## TASK BRIEF
For the word "Pontevedra", count the lines in the records below that include it and give only that number.

= = = = =

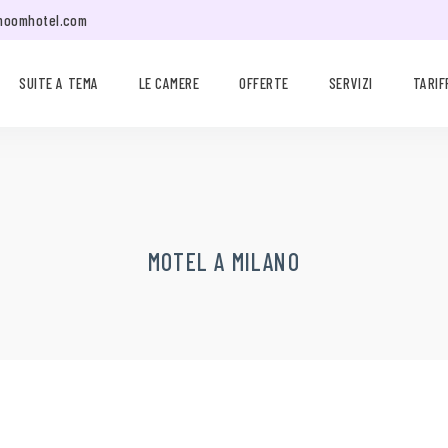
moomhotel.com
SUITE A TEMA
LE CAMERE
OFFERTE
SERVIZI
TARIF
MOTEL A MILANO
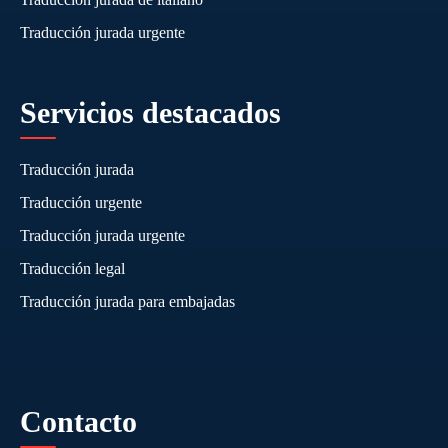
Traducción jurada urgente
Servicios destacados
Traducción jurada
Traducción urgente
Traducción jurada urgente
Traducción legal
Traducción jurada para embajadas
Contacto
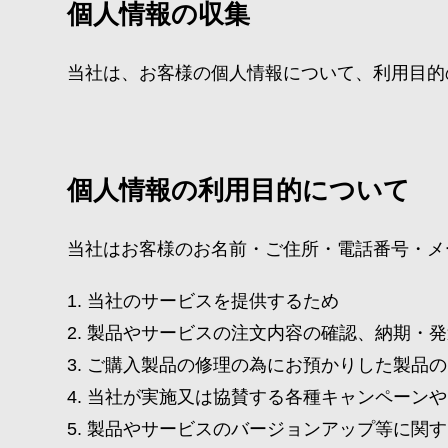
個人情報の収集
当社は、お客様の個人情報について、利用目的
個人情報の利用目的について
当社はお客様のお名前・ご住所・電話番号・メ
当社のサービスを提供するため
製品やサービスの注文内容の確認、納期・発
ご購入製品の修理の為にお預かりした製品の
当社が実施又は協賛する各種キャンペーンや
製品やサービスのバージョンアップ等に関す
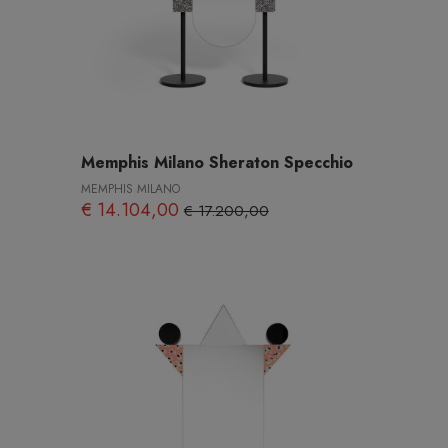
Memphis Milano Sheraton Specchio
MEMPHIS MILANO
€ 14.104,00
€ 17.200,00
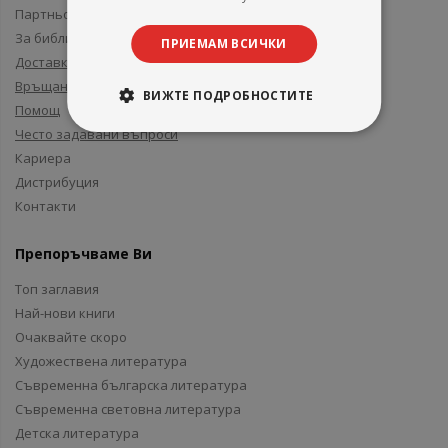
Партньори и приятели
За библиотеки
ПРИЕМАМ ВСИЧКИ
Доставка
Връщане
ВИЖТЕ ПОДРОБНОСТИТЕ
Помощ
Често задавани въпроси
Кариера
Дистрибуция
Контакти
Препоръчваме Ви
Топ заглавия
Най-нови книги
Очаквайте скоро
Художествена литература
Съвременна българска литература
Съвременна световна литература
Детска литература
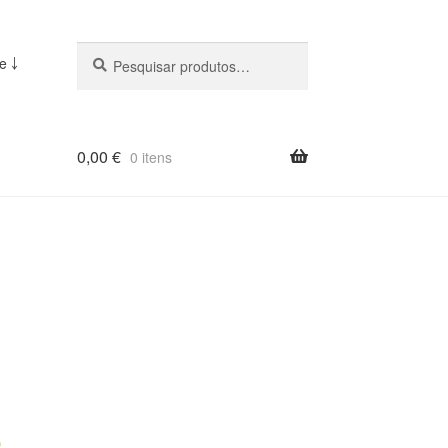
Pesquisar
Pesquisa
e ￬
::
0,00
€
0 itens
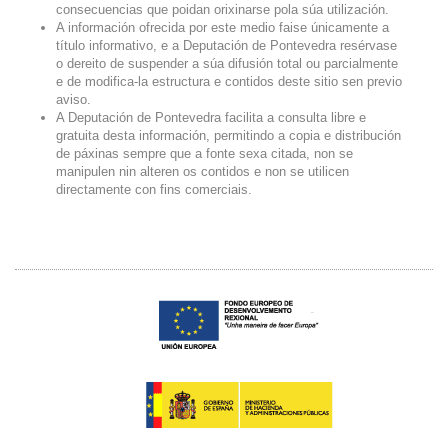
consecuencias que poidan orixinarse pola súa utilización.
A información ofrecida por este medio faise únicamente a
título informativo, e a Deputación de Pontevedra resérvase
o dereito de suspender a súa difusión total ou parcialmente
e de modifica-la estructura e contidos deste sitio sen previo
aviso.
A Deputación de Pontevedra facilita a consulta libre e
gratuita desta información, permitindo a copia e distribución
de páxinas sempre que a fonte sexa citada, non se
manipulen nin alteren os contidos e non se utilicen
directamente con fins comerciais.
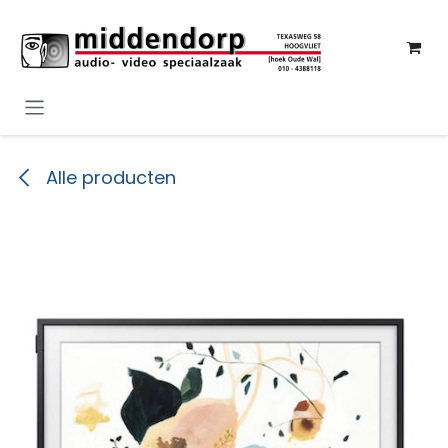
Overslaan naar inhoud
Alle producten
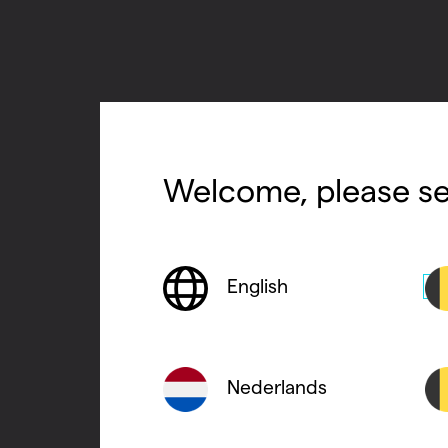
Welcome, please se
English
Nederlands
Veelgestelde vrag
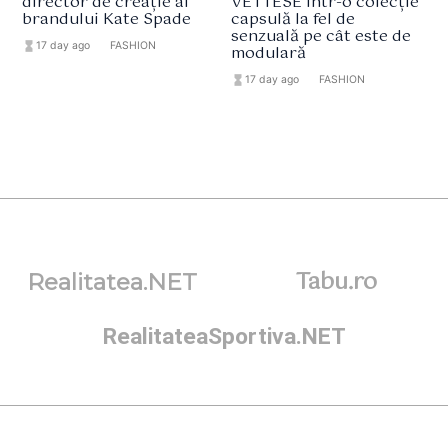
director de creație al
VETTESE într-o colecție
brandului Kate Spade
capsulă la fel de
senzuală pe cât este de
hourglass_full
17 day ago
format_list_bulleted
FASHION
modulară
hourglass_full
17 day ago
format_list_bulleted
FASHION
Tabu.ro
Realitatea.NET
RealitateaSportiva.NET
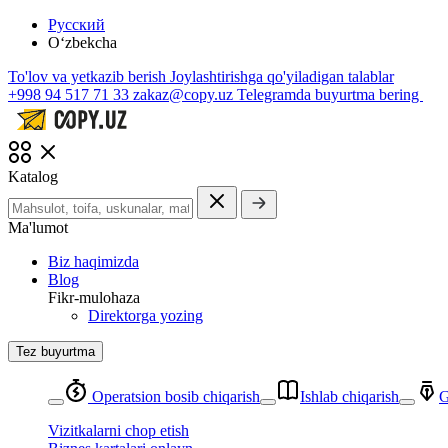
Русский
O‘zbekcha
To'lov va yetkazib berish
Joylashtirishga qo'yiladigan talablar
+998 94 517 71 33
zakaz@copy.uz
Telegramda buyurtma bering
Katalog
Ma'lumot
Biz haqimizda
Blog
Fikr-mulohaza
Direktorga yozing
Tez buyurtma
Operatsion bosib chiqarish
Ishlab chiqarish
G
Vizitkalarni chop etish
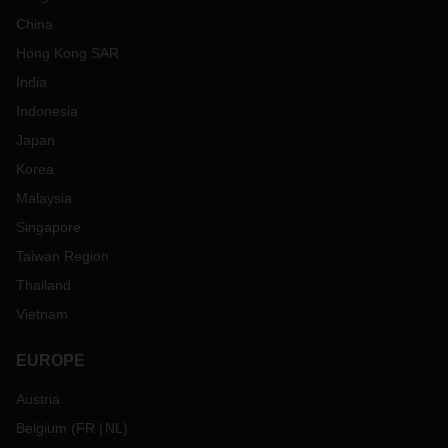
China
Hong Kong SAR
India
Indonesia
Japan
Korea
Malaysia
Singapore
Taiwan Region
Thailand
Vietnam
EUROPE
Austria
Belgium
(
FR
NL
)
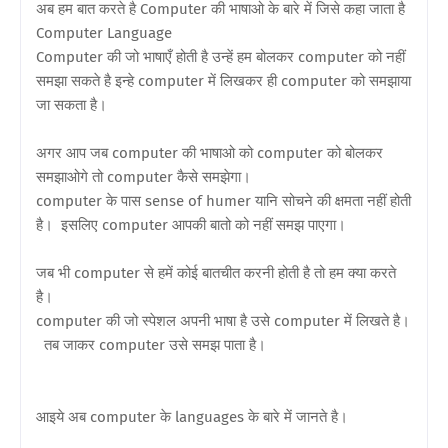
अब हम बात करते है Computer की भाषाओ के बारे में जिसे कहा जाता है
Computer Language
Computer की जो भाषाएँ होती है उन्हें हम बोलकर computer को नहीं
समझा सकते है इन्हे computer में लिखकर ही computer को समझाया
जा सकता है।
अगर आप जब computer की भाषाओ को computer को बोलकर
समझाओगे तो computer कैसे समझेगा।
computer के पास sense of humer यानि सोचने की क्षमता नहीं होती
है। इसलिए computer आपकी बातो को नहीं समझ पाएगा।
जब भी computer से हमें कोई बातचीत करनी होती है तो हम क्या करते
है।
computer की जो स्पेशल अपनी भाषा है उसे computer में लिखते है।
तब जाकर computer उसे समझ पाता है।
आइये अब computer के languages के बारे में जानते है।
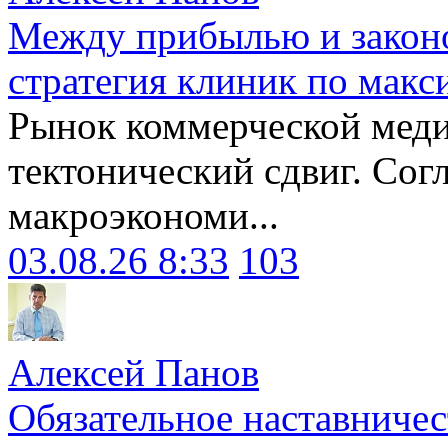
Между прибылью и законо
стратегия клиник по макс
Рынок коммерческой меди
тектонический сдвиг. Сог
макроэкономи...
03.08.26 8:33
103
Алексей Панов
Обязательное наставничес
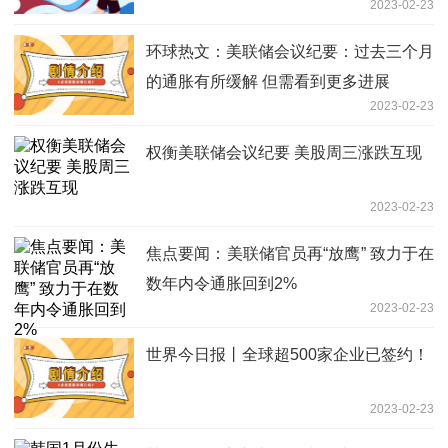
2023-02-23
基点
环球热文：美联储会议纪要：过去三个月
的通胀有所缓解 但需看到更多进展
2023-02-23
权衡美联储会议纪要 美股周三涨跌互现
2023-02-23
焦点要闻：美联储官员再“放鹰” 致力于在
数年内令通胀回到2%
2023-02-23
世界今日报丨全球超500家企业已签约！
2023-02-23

= = = = =

## PROBLEM SOLUTION
2